A travers une période sombre de l'histoire de l'Inde (l'élan patriotique de préférence nationale qui verse ensuite dans la xénophobie et le fanatisme), il exalte l'Inde éternelle face aux velléités d'occidentalisation du colon britannique... tout en illustrant certaines ambiguïté.
Bimala, mariée à un maharaja libéral, est poussée par celui-ci à sortir du purdah, qui désigne dans la tradition indoue, la réclusion des femmes dans des appartements dédiées. C'est en sortant de cette maison, pour se frotter au monde (et au militantisme politique), que l'harmonie du couple s'étiole. Comment comprendre les conséquences de l'émancipation des femmes ?

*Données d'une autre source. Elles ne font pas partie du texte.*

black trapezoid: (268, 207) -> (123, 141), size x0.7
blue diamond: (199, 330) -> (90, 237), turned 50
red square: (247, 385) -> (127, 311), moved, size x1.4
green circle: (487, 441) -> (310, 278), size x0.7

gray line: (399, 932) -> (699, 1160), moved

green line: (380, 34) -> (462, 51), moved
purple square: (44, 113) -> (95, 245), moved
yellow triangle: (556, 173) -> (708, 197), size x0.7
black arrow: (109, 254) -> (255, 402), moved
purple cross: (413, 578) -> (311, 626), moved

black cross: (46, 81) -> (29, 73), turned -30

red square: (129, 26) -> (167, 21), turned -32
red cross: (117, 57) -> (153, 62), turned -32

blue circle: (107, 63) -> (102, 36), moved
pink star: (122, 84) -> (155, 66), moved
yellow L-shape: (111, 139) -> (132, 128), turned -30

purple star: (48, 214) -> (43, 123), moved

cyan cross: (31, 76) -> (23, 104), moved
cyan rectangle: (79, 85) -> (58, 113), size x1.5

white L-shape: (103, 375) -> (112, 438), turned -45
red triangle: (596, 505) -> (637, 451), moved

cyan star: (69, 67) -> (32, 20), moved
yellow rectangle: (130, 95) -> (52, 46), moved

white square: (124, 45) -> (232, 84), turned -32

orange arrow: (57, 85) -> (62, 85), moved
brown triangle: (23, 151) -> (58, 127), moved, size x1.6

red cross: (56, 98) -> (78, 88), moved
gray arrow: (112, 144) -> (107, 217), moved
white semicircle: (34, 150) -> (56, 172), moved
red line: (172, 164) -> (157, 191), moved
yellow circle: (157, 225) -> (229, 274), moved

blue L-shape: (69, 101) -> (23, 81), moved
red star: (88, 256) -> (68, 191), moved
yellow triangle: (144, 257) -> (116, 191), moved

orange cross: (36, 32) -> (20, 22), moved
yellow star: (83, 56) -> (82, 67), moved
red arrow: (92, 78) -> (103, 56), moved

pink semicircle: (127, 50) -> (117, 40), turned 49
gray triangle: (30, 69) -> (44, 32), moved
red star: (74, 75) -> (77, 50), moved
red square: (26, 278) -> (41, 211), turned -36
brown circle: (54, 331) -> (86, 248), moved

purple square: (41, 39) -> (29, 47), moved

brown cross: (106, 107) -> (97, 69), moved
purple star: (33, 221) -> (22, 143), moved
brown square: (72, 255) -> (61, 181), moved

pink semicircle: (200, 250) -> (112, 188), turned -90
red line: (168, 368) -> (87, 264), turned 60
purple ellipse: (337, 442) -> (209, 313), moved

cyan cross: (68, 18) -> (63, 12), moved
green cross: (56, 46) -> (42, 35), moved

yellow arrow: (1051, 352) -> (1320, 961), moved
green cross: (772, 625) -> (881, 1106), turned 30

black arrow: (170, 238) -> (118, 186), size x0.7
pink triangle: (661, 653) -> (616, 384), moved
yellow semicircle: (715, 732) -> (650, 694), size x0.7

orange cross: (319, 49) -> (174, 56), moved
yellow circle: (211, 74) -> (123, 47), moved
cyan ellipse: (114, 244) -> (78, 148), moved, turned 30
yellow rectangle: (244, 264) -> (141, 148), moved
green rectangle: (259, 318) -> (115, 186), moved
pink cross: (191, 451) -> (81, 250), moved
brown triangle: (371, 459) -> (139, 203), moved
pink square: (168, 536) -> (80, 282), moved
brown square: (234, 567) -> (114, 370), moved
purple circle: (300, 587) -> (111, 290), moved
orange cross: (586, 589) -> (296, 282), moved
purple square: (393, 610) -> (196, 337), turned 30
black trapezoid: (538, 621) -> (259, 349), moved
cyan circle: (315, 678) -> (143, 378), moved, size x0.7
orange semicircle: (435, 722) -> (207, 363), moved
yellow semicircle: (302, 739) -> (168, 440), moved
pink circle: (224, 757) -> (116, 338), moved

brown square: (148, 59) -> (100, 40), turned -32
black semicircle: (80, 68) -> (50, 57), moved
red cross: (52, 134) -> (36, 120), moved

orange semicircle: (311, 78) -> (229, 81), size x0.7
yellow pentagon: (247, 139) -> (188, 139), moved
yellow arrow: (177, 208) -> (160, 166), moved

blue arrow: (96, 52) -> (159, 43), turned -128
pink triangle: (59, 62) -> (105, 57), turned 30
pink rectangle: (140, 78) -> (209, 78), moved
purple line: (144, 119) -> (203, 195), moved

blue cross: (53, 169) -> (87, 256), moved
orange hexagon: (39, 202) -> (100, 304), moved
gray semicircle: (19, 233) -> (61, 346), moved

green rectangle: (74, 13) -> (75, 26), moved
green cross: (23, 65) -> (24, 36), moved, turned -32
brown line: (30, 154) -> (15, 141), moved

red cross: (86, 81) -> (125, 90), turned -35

Exaltation des vertus féminines, lyrisme sur la grande Patrie indienne, vénération protocolaire liée au système de castes, évocation philosophique de l'amour et du devoir... on retrouve le romanesque parfois grandiloquent de Tagore. J'ai beaucoup aimé la première partie, où Bimala sort de son cocon ouatée pour prendre son ampleur, mais lorsque son agentivité est à son zénith, on tombe dans le vaudeville qui ne m'a pas beaucoup intéressé. Dommage aussi (même si c'est l'époque, et la religion hindoue qui veulent ça) que l'on tombe dans un essentialisme forcenée avec beaucoup de déclarations définitives sur ce qu'est un homme et ce qu'est une femme.
Néanmoins, c'est toujours un plaisir de plonger dans l'Inde du début du XXème siècle, même si les développements de l'intrigue m'ont laissé plutôt indifférente.